As the comic industry finds more ways to thrill audiences both old and new, a few very historic landmarks have come for some of our leading ladies of the funny papers.
Catwoman, introduced in Batman #1 in 1940, celebrated her 75th anniversary in 2015. Wonder Woman, introduced in All Star Comics #8 in 1941, turns 75 this year. With a hot new blockbuster film on the way, DC Comics has spared no expense celebrating Wonder Woman’s three quarters of a century with exclusive merch, reprints of her best comics, tons of press, and near constant buzz on social media. It makes sense that Wonder Woman is the more celebrated of the two, after all she is the leading lady when it comes to iconic super heroes both male and female alike. However, watching Catwoman’s anniversary come and go like a blip on the DC Marketing Team’s radar is a bit frustrating, especially when it will likely be many years before we reach another lady hero’s anniversary date from DC (or Marvel) comics.

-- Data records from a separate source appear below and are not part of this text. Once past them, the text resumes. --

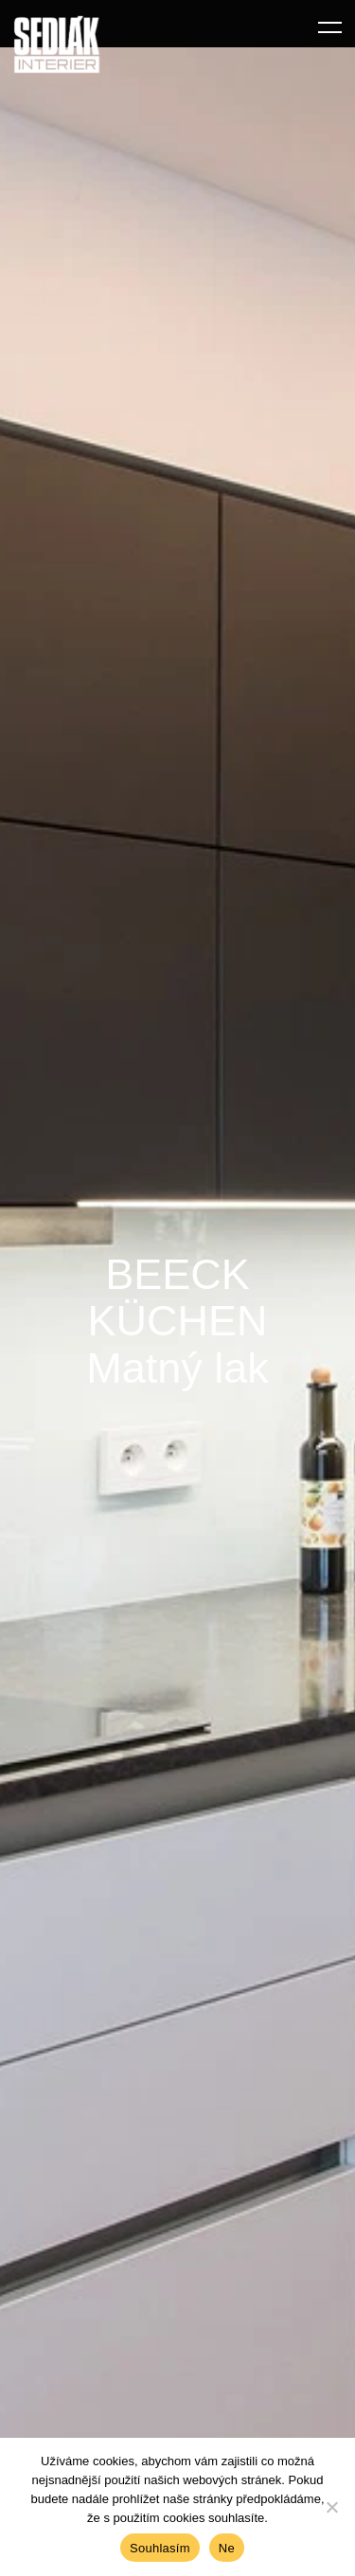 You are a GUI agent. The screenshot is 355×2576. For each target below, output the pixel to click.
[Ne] (331, 2506)
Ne (227, 2548)
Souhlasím (160, 2548)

It’s no surprise that DC spent a fair amount of attention on other iconic characters in 2015. As Batman’s story began to be more fully realized in the early days of 1940’s Gotham City, Dick Grayson’s Robin was introduced, as well as the infamous villain The Joker. Both characters wound up with 75th anniversary comic collections, but the Boy Wonder got the star treatment in the new weekly comic, Batman & Robin Eternal. The book explored Batman’s complicated relationship with the Robin role, Bruce’s relationship with Dick Grayson in particular, and how other characters in the Gotham family interact with them. We also saw the Robin War event kick off, a cross-over event featuring Damien Wayne, Bruce’s son and most current Robin. Overall, it was a busy year for the world’s most famous sidekick.
So where did that leave the world’s most famous cat burglar?
Much like The Joker, Catwoman scored her very own 75th Anniversary collection. Over 400 pages collecting some of her most daring do heists and feats of anti-heroism. She popped up on DC Comics social media feed with a cool video celebrating “Top 6 Killer Catwoman Moments” but otherwise the company had very little else to say. No exclusive merchandise, no logo (like the previous Superman 75 or Batman 75 ones) and especially, no recognition in the 2015 lineup of ongoing comics.
Surely, we can’t expect Catwoman to get the same treatment as the Trinity, but the fact that she fell so far behind the celebration of Robin stung those of us who grew up adoring her sassy, powerful appearances throughout the long history of Batman TV and film. Oddly enough, Catwoman has had much more exposure in pop culture media than Wonder Woman. Between the glorious glittery spandex adorning the phenomenal Eartha Kitt, the second skin latex of Michelle Pfeiffer, and the brazen animal activist take in Bruce Timm’s Batman: The Animated Series, little girls have been growing up with Catwoman at the forefront of female representation in comic’s pop culture. If you were born after 1979, there was no Wonder Woman on TV or in film, and it would be decades before Black Widow would appear as the first silver screen Marvel heroine that anyone paid attention to (sorry Elektra…)
Speaking of Marvel, we likely won’t see a 75th anniversary event for any of their lady heroes for some time, since many of their current leading heroines were introduced in the 70’s. DC Comics has comparatively a huge lead in that department, with a number of female heroes leading the charge before Dazzler lit her first sparkler or She-Hulk applied for law school. So while we get to enjoy the 75th Anniversary events for Captain America, Batman, Superman, Robin and The Joker, Wonder Woman is the only leading female who gets the all-star treatment of events.
This isn’t to say she doesn’t fully deserve it! Rather that it would be nice if once again, Wonder Woman wasn’t the only female hero we have to look to when it comes to examples of female characters leading a massive Big Three marketing campaign celebrating three quarters of a century in the hearts and minds of fans around the globe. For Wonder Woman to share the spotlight with another, far different sort of female character, would have been enriching and inspiring on many fronts.